TASK DETAILS: Print the material below exactly as it stands, please, from its first line to the line holding "nel 1994, il Grand Hotel R", with no pictures.
INPUT: Begin
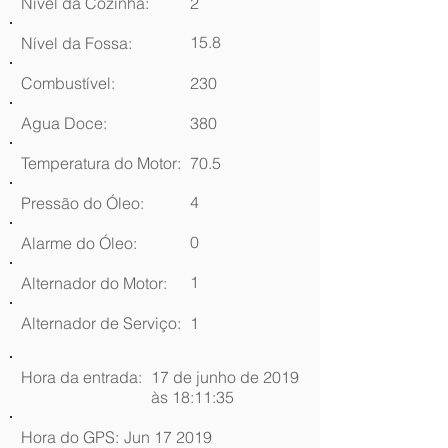
Nível da Cozinha:
2
15.8
Nível da Fossa:
Combustível:
230
Agua Doce:
380
Temperatura do Motor:
70.5
4
Pressão do Óleo:
0
Alarme do Óleo:
1
Alternador do Motor:
Alternador de Serviço:
1
Hora da entrada:
17 de junho de 2019
às 18:11:35
Hora do GPS:
Jun 17 2019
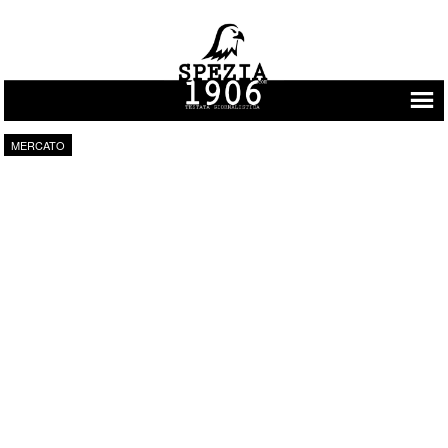
Vai al contenuto
MERCATO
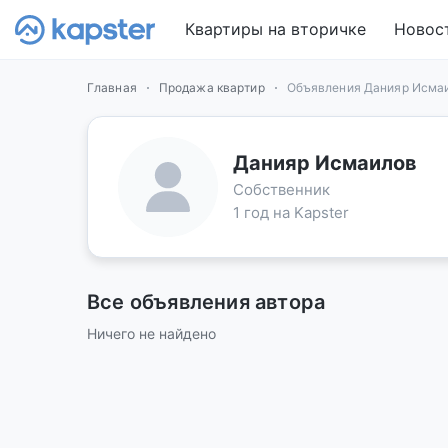
Квартиры на вторичке
Новос
Главная
Продажа квартир
Объявления Данияр Исма
Данияр Исмаилов
Собственник
1 год на Kapster
Все объявления автора
Ничего не найдено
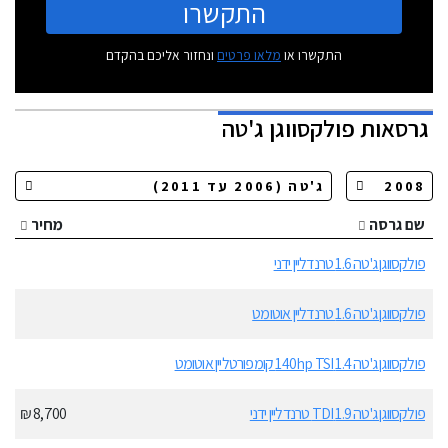
התקשרו
התקשרו או
מלאו פרטים
ונחזור אליכם בהקדם
גרסאות
פולקסווגן ג'טה
שם גרסה
מחיר
פולקסווגן ג'טה 1.6 טרנדליין ידני
פולקסווגן ג'טה 1.6 טרנדליין אוטומט
פולקסווגן ג'טה 1.4 140hp TSI קומפורטליין אוטומט
פולקסווגן ג'טה 1.9 TDI טרנדליין ידני
8,700 ₪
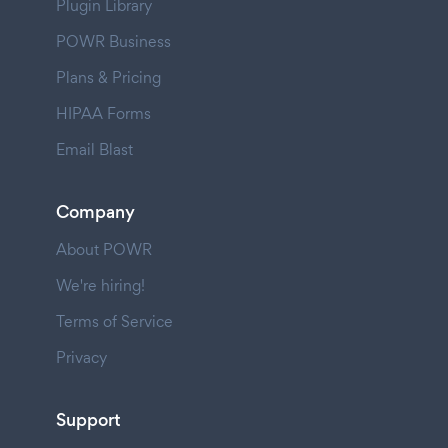
Plugin Library
POWR Business
Plans & Pricing
HIPAA Forms
Email Blast
Company
About POWR
We're hiring!
Terms of Service
Privacy
Support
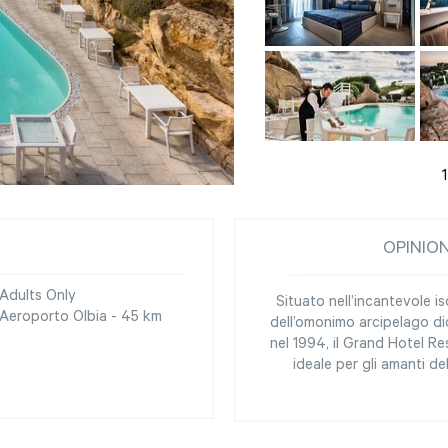
1
OPINIO
Adults Only
Situato nell’incantevole 
Aeroporto Olbia - 45 km
dell’omonimo arcipelago d
nel 1994, il Grand Hotel R
ideale per gli amanti d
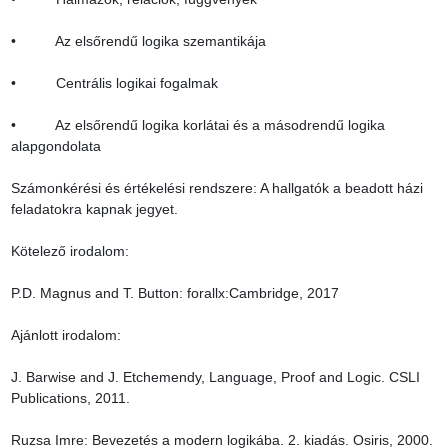
•          Az elsőrendű logika szemantikája

•          Centrális logikai fogalmak

•          Az elsőrendű logika korlátai és a másodrendű logika 
alapgondolata

Számonkérési és értékelési rendszere: A hallgatók a beadott házi 
feladatokra kapnak jegyet.

Kötelező irodalom:

P.D. Magnus and T. Button: forallx:Cambridge, 2017

Ajánlott irodalom:

J. Barwise and J. Etchemendy, Language, Proof and Logic. CSLI 
Publications, 2011.

Ruzsa Imre: Bevezetés a modern logikába. 2. kiadás. Osiris, 2000.  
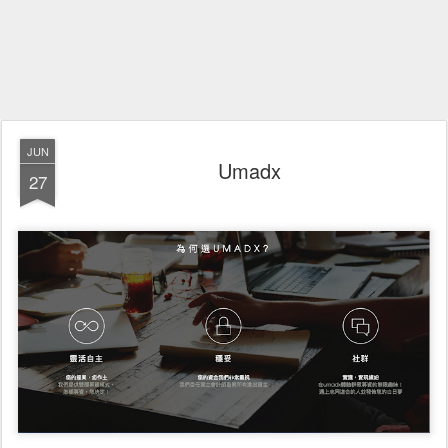
JUN
Umadx
27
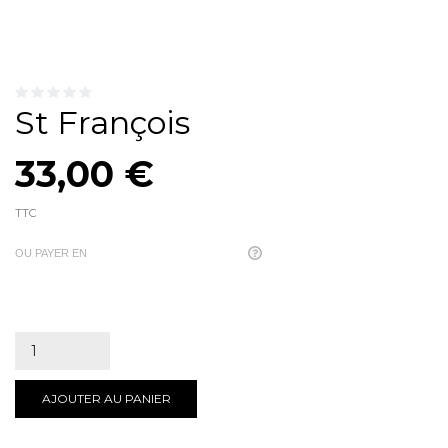
St François
33,00 €
TTC
OU PAYER EN
AJOUTER AU PANIER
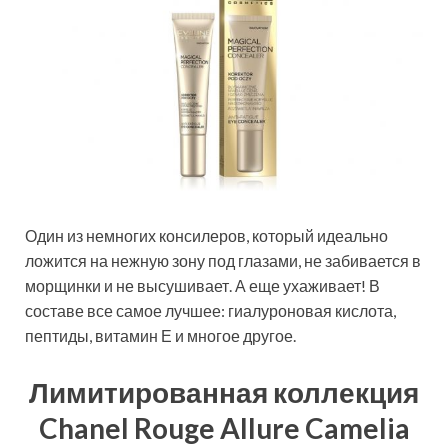
Один из немногих консилеров, который идеально
ложится на нежную зону под глазами, не забивается в
морщинки и не высушивает. А еще ухаживает! В
составе все самое лучшее: гиалуроновая кислота,
пептиды, витамин Е и многое другое.
Лимитированная коллекция
Chanel Rouge Allure Camelia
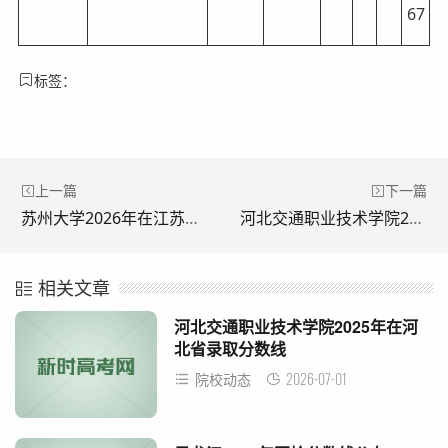
67
标签：
上一篇
下一篇
苏州大学2026年在江苏招生计划(附2025年录取分数线)
河北交通职业技术学院2025年在河北省录取分数线
相关文章
河北交通职业技术学院2025年在河
北省录取分数线
2026-07-01
院校动态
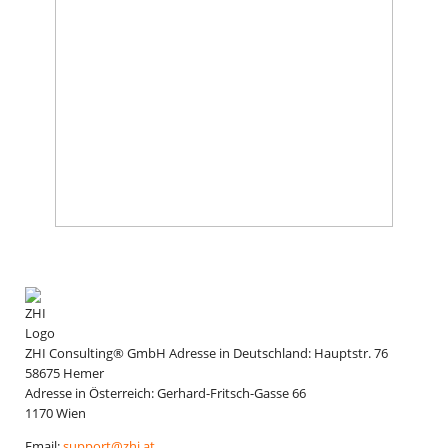
ZHI Consulting® GmbH
Adresse in Deutschland:
Hauptstr. 76
58675
Hemer
Adresse in Österreich:
Gerhard-Fritsch-Gasse 66
1170
Wien
Email:
support@zhi.at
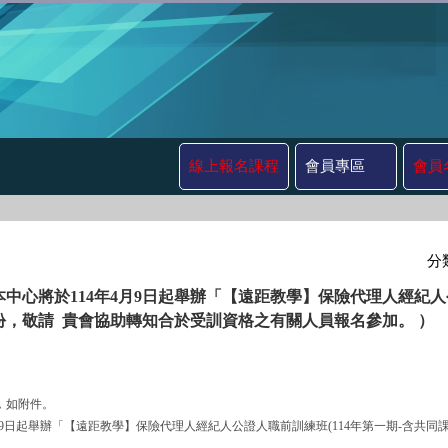
線上報名課程
會員專區
會員
分
中心將於114年4月9日起舉辦「【遠距教學】保險代理人經紀人公
，敬請 貴會協助轉知合於受訓資格之有關人員報名參加。 ）
號，如附件。
114年4月9日起舉辦「【遠距教學】保險代理人經紀人公證人職前訓練班(114年第一期-含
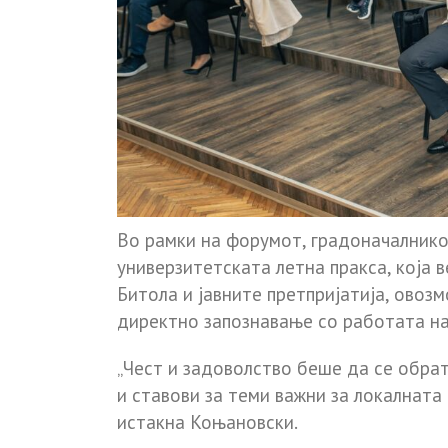
Во рамки на форумот, градоначалнико
универзитетската летна пракса, која 
Битола и јавните претпријатија, овоз
директно запознавање со работата на
„Чест и задоволство беше да се обра
и ставови за теми важни за локалната 
истакна Коњановски.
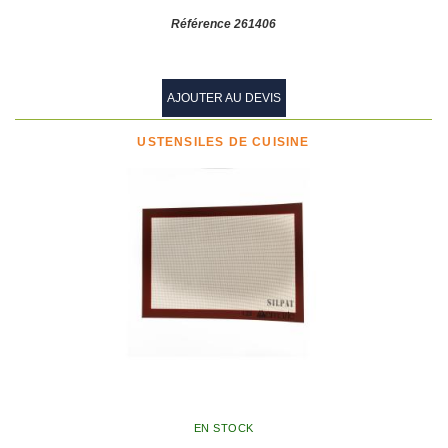
Référence 261406
AJOUTER AU DEVIS
USTENSILES DE CUISINE
EN STOCK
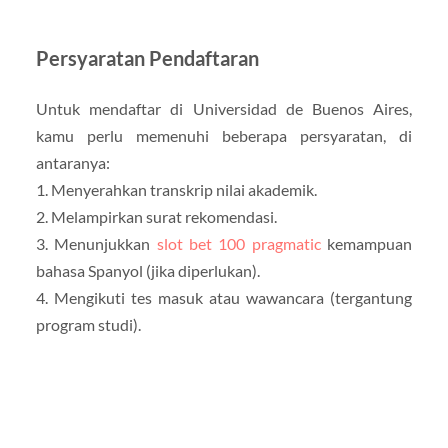
Persyaratan Pendaftaran
Untuk mendaftar di Universidad de Buenos Aires,
kamu perlu memenuhi beberapa persyaratan, di
antaranya:
1. Menyerahkan transkrip nilai akademik.
2. Melampirkan surat rekomendasi.
3. Menunjukkan
slot bet 100 pragmatic
kemampuan
bahasa Spanyol (jika diperlukan).
4. Mengikuti tes masuk atau wawancara (tergantung
program studi).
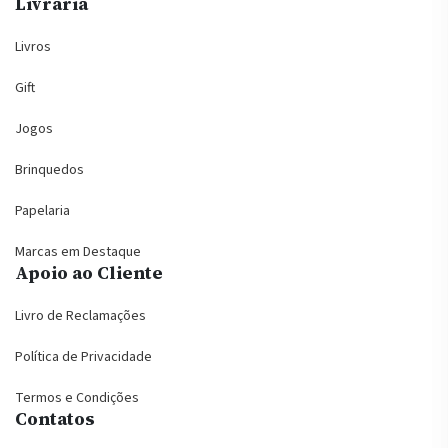
Livraria
Livros
Gift
Jogos
Brinquedos
Papelaria
Marcas em Destaque
Apoio ao Cliente
Livro de Reclamações
Política de Privacidade
Termos e Condições
Contatos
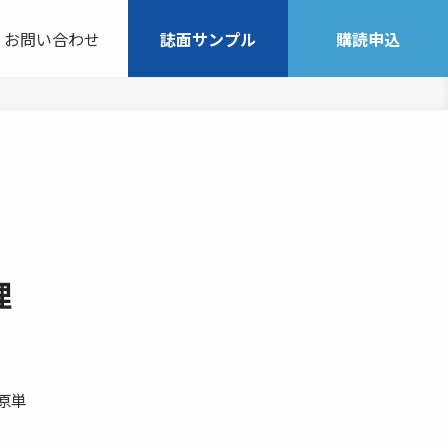
お問い合わせ
誌面サンプル
購読申込
理
原単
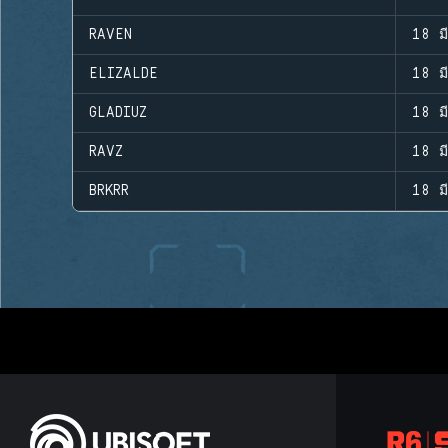
RAVEN
18 ม
ELIZALDE
18 ม
GLADIUZ
18 ม
RAVZ
18 ม
BRKRR
18 ม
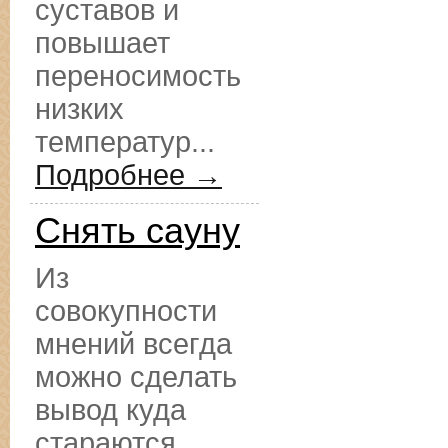
суставов и
повышает
переносимость
низких
температур...
Подробнее →
Снять сауну
Из
совокупности
мнений всегда
можно сделать
вывод куда
стараются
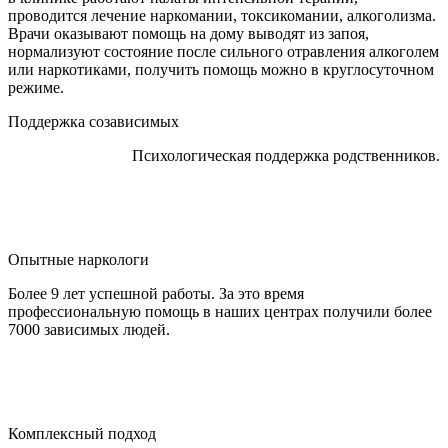
проводится лечение наркомании, токсикомании, алкоголизма.
Врачи оказывают помощь на дому выводят из запоя,
нормализуют состояние после сильного отравления алкоголем
или наркотиками, получить помощь можно в круглосуточном
режиме.
Поддержка созависимых
Психологическая поддержка родственников.
Опытные наркологи
Более 9 лет успешной работы. За это время
профессиональную помощь в наших центрах получили более
7000 зависимых людей.
Комплексный подход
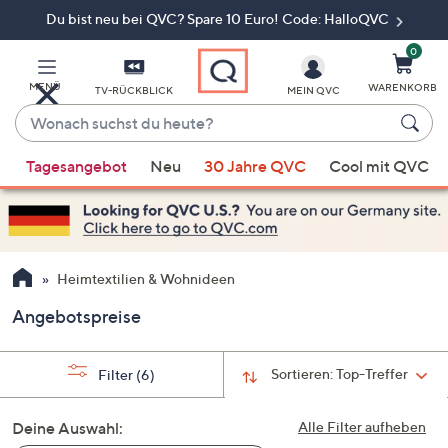
Du bist neu bei QVC? Spare 10 Euro! Code: HalloQVC
Zum
Hauptinhalt
springen
0
MENÜ
WARENKORB
TV-RÜCKBLICK
MEIN QVC
Wonach
suchst
Wenn
du
Tagesangebot
Neu
30 Jahre QVC
Cool mit QVC
Vorschläge
heute?
verfügbar
sind,
verwenden
Sie
Heimtextilien & Wohnideen
die
Angebotspreise
Pfeiltasten
nach
oben
Sortieren:
Top-Treffer
Filter
(6)
und
nach
Deine Auswahl:
Alle Filter aufheben
unten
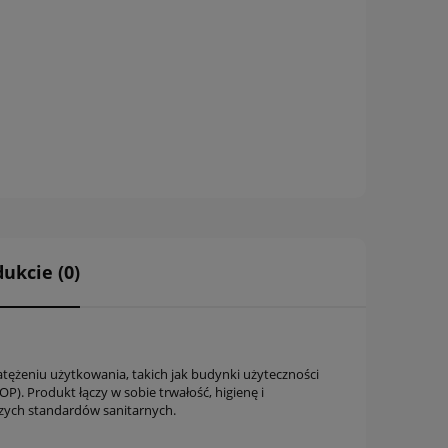
ukcie (0)
tężeniu użytkowania, takich jak budynki użyteczności
). Produkt łączy w sobie trwałość, higienę i
zych standardów sanitarnych.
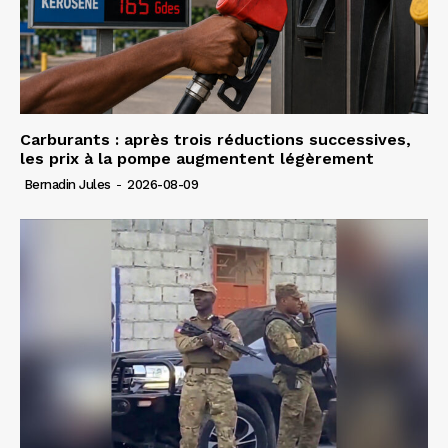
Carburants : après trois réductions successives,
les prix à la pompe augmentent légèrement
Bernadin Jules
-
2026-08-09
INPUT: End
RESULT FOR THIS EXERCISE:
Nível da Cozinha:
2
15.8
Nível da Fossa:
Combustível:
230
Agua Doce:
380
Temperatura do Motor:
70.5
4
Pressão do Óleo:
0
Alarme do Óleo:
1
Alternador do Motor:
Alternador de Serviço:
1
Hora da entrada:
17 de junho de 2019
às 18:11:35
Hora do GPS:
Jun 17 2019
Vai al contenuto
MERCATO
Квартиры на вторичке
Новос
Главная
Продажа квартир
Объявления Данияр Исма
Данияр Исмаилов
Собственник
1 год на Kapster
Все объявления автора
Ничего не найдено
התקשרו
התקשרו או
מלאו פרטים
ונחזור אליכם בהקדם
גרסאות
פולקסווגן ג'טה
שם גרסה
מחיר
פולקסווגן ג'טה 1.6 טרנדליין ידני
פולקסווגן ג'טה 1.6 טרנדליין אוטומט
פולקסווגן ג'טה 1.4 140hp TSI קומפורטליין אוטומט
פולקסווגן ג'טה 1.9 TDI טרנדליין ידני
8,700 ₪
Plugin Library
POWR Business
Plans & Pricing
HIPAA Forms
Email Blast
Company
About POWR
We're hiring!
Terms of Service
Privacy
Support
1
OPINIO
Adults Only
Situato nell’incantevole 
Aeroporto Olbia - 45 km
dell’omonimo arcipelago d
nel 1994, il Grand Hotel R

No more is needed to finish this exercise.